У Герша, родившегося в 1780 году, было шестеро детей и жена, Ребекка Хаас, родившаяся в 1799 году, которая, как и в каждой традиционной еврейской семье, занималась домом и воспитывала детей. Детей звали Яков, Фейга, Липман, Мойла, Йона и Рэйзл.
В пинкасим (синагогальных записях) местной синагоги зафиксировано - 26 февраля 1829 года в этой семье родился седьмой ребенок - младший сын, Лейб. Собственно это событие, кроме радости, ничего более семье не принесло. С материальной точки зрения жить стало труднее.

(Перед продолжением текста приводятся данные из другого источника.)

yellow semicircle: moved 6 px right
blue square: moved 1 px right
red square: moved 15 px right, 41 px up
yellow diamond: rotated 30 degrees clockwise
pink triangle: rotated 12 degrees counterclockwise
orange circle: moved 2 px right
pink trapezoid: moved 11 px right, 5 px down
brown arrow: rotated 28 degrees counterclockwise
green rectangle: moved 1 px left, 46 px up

Германия же в это время все еще представляла собой конгломерат тридцати шести отдельных государств, сохранивших, как пишет историк, «все тягостные особенности феодального мелкодержавия». В Баварии (что не было тогда исключением, а скорее правилом), действовали законы, по которым размер еврейского населения каждой общины был точно установлен и без особого разрешения правительства не мог быть ни в коем случае увеличен. Так что еврей из одного города не мог жениться на еврейке из другого, а тем более рожать детей, увеличивая тем самым число членов общины. К тому же магистраты и местные власти многих городов постоянно злоупотребляли этим законом, всячески уменьшая установленные ими цифры «еврейских душ» в своем упорном стремлении совершенно освободиться от евреев. По выражению баварских евреев, «путь к свадебному балдахину лежит через гроб единоверца, оставляющего вакансию в книге переписи».

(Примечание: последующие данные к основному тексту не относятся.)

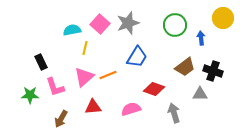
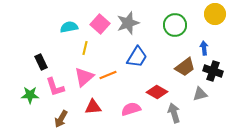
yellow circle: moved 8 px left, 4 px up
cyan semicircle: moved 3 px left, 3 px up
blue arrow: moved 3 px right, 10 px down
red diamond: moved 3 px right, 3 px down; rotated 10 degrees clockwise
gray triangle: rotated 14 degrees counterclockwise
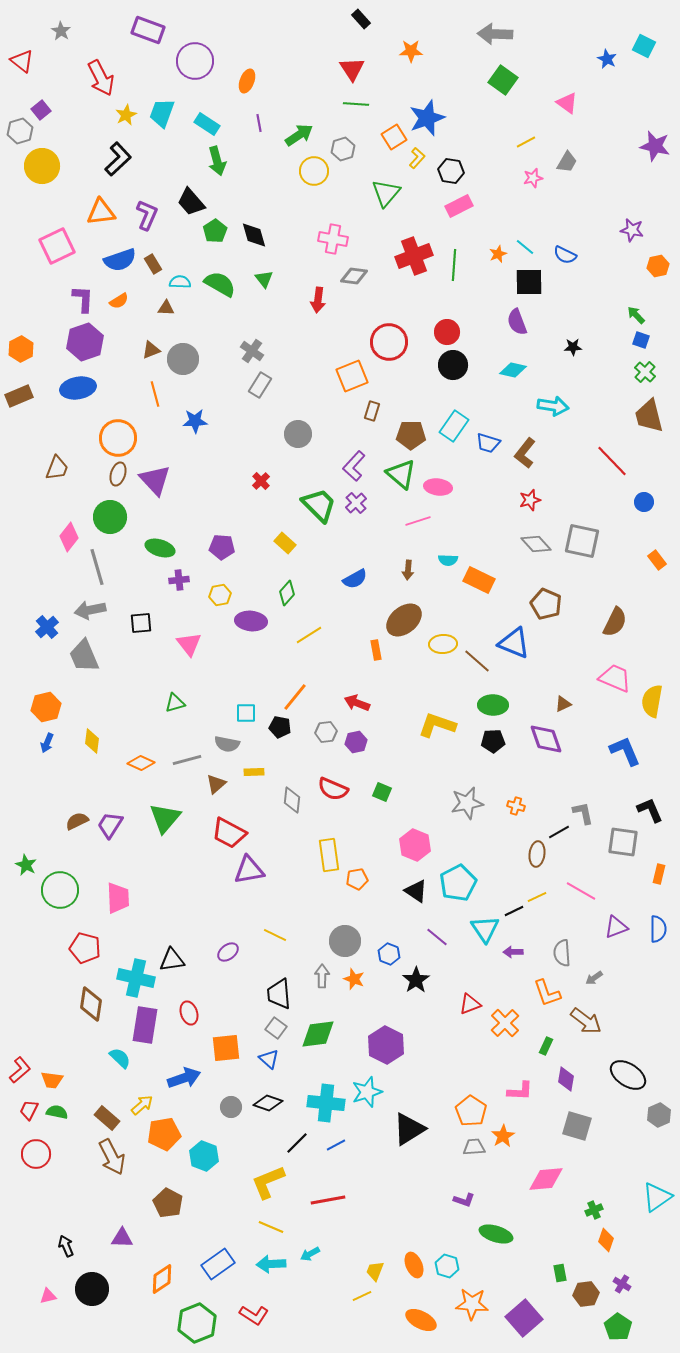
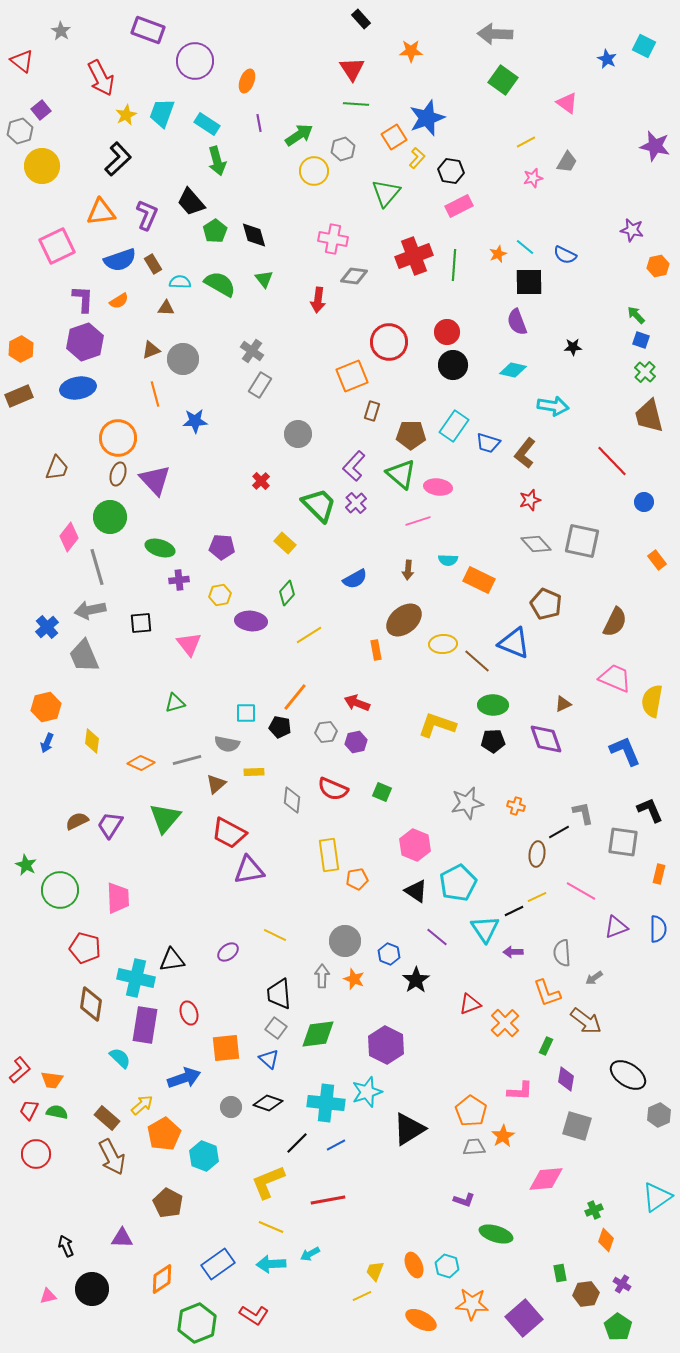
orange pentagon at (164, 1134): rotated 20 degrees counterclockwise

Баварские евреи, наподобие почти крепостных, были прикреплены к земле. В это же время во всех немецких княжествах перманентно происходили погромы, в которых власти часто обвиняли самих евреев как «нарушителей общественного спокойствия». Все это делало положение баварских евреев невыносимым. Поэтому именно из Баварии, как ни из одного другого немецкого княжества, шел год от года, постоянно увеличиваясь, беспрерывный поток еврейских эмигрантов. Наконец, и семья Штраус задумалась об эмиграции. Естественно, первыми вызвались ехать молодые - старшие сыновья семьи Штраус решили покинуть свою неприветливую родину.

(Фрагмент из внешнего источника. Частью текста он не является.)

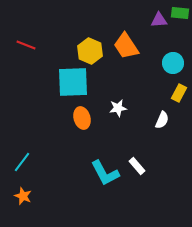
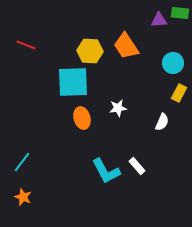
yellow hexagon: rotated 20 degrees counterclockwise
white semicircle: moved 2 px down
cyan L-shape: moved 1 px right, 2 px up
orange star: moved 1 px down
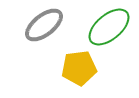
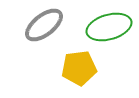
green ellipse: rotated 24 degrees clockwise
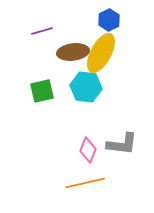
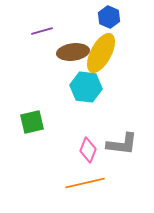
blue hexagon: moved 3 px up; rotated 10 degrees counterclockwise
green square: moved 10 px left, 31 px down
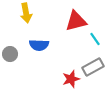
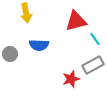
gray rectangle: moved 2 px up
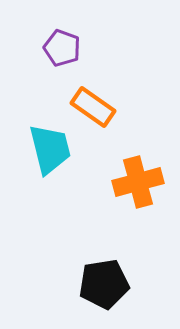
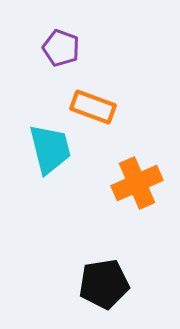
purple pentagon: moved 1 px left
orange rectangle: rotated 15 degrees counterclockwise
orange cross: moved 1 px left, 1 px down; rotated 9 degrees counterclockwise
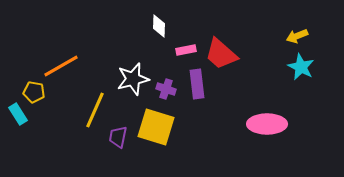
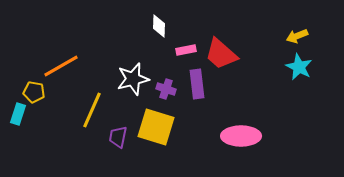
cyan star: moved 2 px left
yellow line: moved 3 px left
cyan rectangle: rotated 50 degrees clockwise
pink ellipse: moved 26 px left, 12 px down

А в это время в мире происходили следующие события - на британский престол взошла 18-летняя королева Виктория, ставшая родоначальницей правящего и поныне дома Виндзоров, на острове Святой Елены уже умер Наполеон, во Франции уже произошла еще одна революция, в далекой России правил Николай Первый, родился Чайковский, Лермонтов был отправлен служить на Кавказ, до гражданской войны в США оставалось еще долгих двадцать лет, а пока Америка процветала – осваивала дикий Запад, строила железные дороги и принимала поток эмигрантов из Европы.
Куда же ехать? Конечно, в эту «новую обетованную землю», в ! После долгих споров, братья отправились одни, семья Штраусов осталась в Баттенхейме. Но в 1847 году от туберкулеза умер глава семейства – Герш, и мать с сестрами и младшим 18-летним Лейбом в том же году решила отправиться за океан к сыновьям.
Семья остановилась в Нью-Йорке, этой тогдашней Мекке эмигрантов со всего мира. В этом городе старшие братья Иона и Липман (теперь уже Джонас и Льюис) открыли мануфактуру, а попросту – магазинчик, торговавший в основном тканями и еще всякой всячиной. Нельзя сказать, что их бизнес особо процветал на этой новой родине, но, во всяком случае, концы с концами они сводили.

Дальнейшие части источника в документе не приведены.